▶ Task brief:
Without the pictures, copy all of the data exactly.

Page images and extracted text
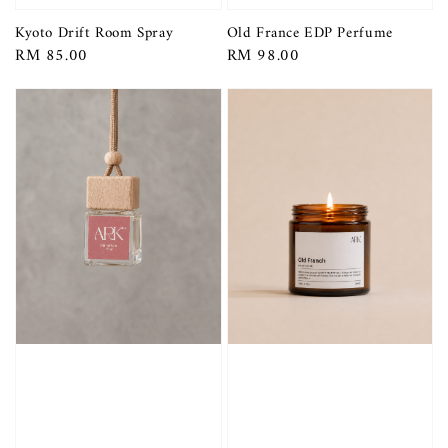
Kyoto Drift Room Spray
Old France EDP Perfume
Regular
RM 85.00
Regular
RM 98.00
price
price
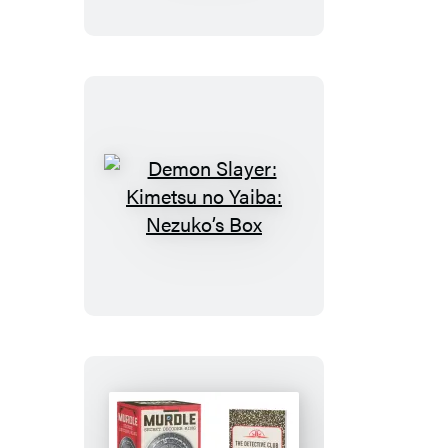
no
Yaiba:
Magnet
Set
Demon
Slayer:
Kimetsu
no
Yaiba:
Nezuko’s
Box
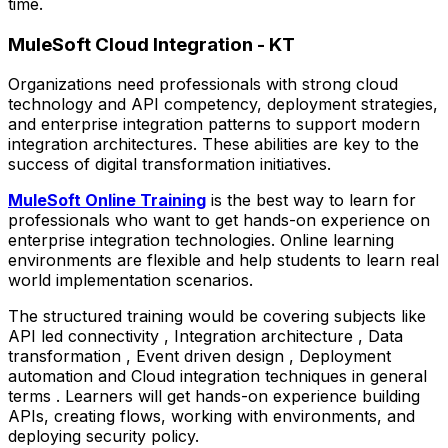
time.
MuleSoft Cloud Integration - KT
Organizations need professionals with strong cloud
technology and API competency, deployment strategies,
and enterprise integration patterns to support modern
integration architectures. These abilities are key to the
success of digital transformation initiatives.
MuleSoft Online Training
is the best way to learn for
professionals who want to get hands-on experience on
enterprise integration technologies. Online learning
environments are flexible and help students to learn real
world implementation scenarios.
The structured training would be covering subjects like
API led connectivity , Integration architecture , Data
transformation , Event driven design , Deployment
automation and Cloud integration techniques in general
terms . Learners will get hands-on experience building
APIs, creating flows, working with environments, and
deploying security policy.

▶ Task answer:
Kyoto Drift Room Spray
Old France EDP Perfume
Regular
RM 85.00
Regular
RM 98.00
price
price
no
Yaiba:
Magnet
Set
Demon
Slayer:
Kimetsu
no
Yaiba:
Nezuko’s
Box
time.
MuleSoft Cloud Integration - KT
Organizations need professionals with strong cloud
technology and API competency, deployment strategies,
and enterprise integration patterns to support modern
integration architectures. These abilities are key to the
success of digital transformation initiatives.
MuleSoft Online Training
is the best way to learn for
professionals who want to get hands-on experience on
enterprise integration technologies. Online learning
environments are flexible and help students to learn real
world implementation scenarios.
The structured training would be covering subjects like
API led connectivity , Integration architecture , Data
transformation , Event driven design , Deployment
automation and Cloud integration techniques in general
terms . Learners will get hands-on experience building
APIs, creating flows, working with environments, and
deploying security policy.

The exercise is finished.